U.S. public transit ridership has been declining for the last five years, and the coronavirus pandemic is accelerating the trend.
Public transit systems play an important role in transporting people within our major cities. Buses, trains, streetcars, and ferry boats transport more than 27 million people each day in the United States.
Public transit ridership is measured by “unlinked passenger trips,” with a trip defined as whenever a person boards a transit vehicle, including transfers. Since 1970, the number of unlinked passenger trips grew by about 37 percent, to almost 10 billion trips in 2019. Transit miles grew more than 15 percent from 2000 to 2018, keeping pace with total U.S. vehicle miles traveled.
Public transit ridership consists primarily of bus (48 percent) and train (47 percent) transportation. The New York Metropolitan Area served 40 percent of U.S. public transit riders, with Chicago and Los Angeles the distant second and third locations, respectively, with just under 6 percent of U.S. ridership each.

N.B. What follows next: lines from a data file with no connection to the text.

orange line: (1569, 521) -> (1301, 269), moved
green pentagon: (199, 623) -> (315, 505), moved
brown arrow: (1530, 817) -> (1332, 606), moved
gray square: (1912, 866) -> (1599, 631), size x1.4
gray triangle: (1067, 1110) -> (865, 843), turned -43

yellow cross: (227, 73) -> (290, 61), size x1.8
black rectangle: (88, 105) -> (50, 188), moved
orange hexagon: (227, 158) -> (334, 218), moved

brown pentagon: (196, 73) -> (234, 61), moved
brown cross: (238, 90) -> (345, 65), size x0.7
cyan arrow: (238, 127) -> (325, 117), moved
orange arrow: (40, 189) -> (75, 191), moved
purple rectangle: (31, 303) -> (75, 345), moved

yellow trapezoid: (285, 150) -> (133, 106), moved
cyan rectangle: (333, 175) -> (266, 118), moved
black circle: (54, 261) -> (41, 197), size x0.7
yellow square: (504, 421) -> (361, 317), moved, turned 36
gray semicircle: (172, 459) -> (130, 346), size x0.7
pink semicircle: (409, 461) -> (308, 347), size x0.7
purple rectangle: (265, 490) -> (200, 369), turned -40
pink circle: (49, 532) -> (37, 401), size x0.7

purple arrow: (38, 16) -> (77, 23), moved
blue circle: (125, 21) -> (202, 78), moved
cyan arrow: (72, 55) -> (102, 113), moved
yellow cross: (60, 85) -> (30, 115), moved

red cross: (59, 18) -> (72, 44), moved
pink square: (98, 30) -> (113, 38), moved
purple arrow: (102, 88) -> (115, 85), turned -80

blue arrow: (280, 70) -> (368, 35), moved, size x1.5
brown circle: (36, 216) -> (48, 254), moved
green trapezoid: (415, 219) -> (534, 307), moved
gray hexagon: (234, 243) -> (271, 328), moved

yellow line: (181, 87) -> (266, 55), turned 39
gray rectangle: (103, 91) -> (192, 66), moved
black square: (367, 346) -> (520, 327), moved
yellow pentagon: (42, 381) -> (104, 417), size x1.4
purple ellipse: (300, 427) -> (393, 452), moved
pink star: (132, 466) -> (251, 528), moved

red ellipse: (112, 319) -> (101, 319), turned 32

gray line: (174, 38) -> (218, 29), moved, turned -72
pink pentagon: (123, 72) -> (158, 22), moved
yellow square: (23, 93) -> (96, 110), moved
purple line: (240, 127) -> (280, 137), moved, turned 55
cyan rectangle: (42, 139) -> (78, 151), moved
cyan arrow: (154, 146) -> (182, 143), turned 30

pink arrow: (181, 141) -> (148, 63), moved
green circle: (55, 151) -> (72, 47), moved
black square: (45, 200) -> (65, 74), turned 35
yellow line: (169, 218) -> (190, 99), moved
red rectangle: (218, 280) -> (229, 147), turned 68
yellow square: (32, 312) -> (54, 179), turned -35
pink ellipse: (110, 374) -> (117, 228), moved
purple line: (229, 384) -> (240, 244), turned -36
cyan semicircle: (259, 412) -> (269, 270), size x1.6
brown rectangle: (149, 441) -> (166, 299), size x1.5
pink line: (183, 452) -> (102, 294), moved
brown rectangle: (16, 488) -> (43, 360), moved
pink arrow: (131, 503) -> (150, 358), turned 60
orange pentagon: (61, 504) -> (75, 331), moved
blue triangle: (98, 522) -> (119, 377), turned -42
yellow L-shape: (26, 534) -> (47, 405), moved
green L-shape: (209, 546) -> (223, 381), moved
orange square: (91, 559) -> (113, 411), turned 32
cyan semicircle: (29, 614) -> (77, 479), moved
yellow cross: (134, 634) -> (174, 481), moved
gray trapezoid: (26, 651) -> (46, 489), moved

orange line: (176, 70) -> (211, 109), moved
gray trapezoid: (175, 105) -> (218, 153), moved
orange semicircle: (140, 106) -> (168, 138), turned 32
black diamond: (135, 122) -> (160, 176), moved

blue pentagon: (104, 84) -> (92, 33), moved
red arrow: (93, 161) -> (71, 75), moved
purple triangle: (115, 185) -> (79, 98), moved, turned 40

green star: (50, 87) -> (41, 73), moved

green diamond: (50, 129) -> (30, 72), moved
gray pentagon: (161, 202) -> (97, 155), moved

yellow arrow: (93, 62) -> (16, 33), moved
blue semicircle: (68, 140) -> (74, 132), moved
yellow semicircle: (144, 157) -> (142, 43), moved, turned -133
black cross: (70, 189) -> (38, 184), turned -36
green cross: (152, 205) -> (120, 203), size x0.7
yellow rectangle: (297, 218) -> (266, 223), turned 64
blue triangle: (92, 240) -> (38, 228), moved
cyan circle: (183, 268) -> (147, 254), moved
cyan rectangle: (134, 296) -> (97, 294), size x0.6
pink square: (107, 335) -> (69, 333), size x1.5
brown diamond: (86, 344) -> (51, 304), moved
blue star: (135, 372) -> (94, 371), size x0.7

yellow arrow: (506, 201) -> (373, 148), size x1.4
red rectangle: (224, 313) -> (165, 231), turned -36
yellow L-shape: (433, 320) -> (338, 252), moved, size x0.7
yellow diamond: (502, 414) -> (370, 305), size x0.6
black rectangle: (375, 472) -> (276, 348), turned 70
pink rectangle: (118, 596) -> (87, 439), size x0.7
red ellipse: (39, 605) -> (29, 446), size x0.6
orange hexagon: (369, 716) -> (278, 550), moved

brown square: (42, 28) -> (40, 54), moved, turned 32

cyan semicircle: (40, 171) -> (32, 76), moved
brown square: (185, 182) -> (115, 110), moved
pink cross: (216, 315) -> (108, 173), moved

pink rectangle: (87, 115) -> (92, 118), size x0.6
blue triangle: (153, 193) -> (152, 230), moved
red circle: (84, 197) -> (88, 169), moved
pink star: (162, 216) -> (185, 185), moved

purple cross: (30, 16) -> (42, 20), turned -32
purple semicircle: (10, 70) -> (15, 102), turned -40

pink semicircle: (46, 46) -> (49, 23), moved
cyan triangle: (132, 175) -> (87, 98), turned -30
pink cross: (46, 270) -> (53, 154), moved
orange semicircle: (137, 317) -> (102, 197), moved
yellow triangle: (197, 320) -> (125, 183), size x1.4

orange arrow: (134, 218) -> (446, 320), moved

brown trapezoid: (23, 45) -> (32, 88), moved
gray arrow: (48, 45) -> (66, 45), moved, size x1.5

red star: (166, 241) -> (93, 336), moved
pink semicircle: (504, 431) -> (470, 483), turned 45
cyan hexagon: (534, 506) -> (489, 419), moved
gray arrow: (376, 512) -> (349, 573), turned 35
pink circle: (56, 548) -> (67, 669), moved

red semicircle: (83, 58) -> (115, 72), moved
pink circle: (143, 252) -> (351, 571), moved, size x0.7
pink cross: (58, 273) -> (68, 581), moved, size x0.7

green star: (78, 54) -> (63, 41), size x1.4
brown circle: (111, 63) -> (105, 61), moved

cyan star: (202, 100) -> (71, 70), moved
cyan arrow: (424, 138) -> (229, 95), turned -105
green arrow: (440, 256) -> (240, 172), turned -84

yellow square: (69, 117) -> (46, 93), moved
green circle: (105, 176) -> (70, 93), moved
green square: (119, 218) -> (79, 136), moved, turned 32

Progressive leaders have long proposed the use of public transportation instead of private vehicles to save the environment. Sen. Bernie Sanders (I-VT) stated, “For every $1 billion we invest in public transportation, we create 30,000 jobs, save thousands of dollars a year for each commuter, and dramatically cut greenhouse gas emissions.”
U.S. residents don’t appear to agree with Sen. Sanders. Since 2014, U.S. public transit ridership has been declining. From 2014 to 2019, the number of unlinked passenger trips fell by about 7.5 percent, with transit mileage falling more than 9 percent. Public transit mileage dropped from about 2 percent to 1.7 percent of total vehicle miles traveled. Falling ridership is attributed to increased automobile ownership, lower gasoline prices, and flexible teleworking schedules.
This year, the coronavirus pandemic plunged public transit ridership to its lowest level in more than a century. From January to April, the number of unlinked passenger trips dropped by 85 percent. Total vehicle miles also declined, by about 42 percent.
The Centers for Disease Control issued guidelines calling for employers to support employees’ efforts to use “forms of transportation that minimize close contact with others,” including “driving or riding by car either alone or with household members.” If commuters have a choice, many appear to be avoiding public transportation.
Even before the pandemic, transit ridership was declining in key markets. Public ridership fell by 17 percent in the Los Angeles area from 2013 to 2018, despite government spending billions of taxpayer dollars to expand the city’s public transit system.
This year, California ridership declined an additional 65 to 90 percent, depending upon the metropolitan area. On June 29, the California Transit Association requested that governor Gavin Newsome provide $3.1 billion in funding relief to avoid permanent service reductions.
We’re now in the middle of a crisis for public transit.
Ridership in the New York Metropolitan Area, the nation’s largest public transit market, has recovered from its April lows, but by July it was still down more than 50 percent from 2019. The New York Metropolitan Transportation Authority projects losses from the pandemic will be as high as $8.5 billion. New York City may be looking at elimination of a large portion of its subway lines unless it receives billions more dollars in federal aid.
The jury is still out on whether the coronavirus will cause permanent damage to U.S. public transit systems. For now, it’s clear that many Americans value their health and their love of cars much more than the supposed environmental benefits of public transportation.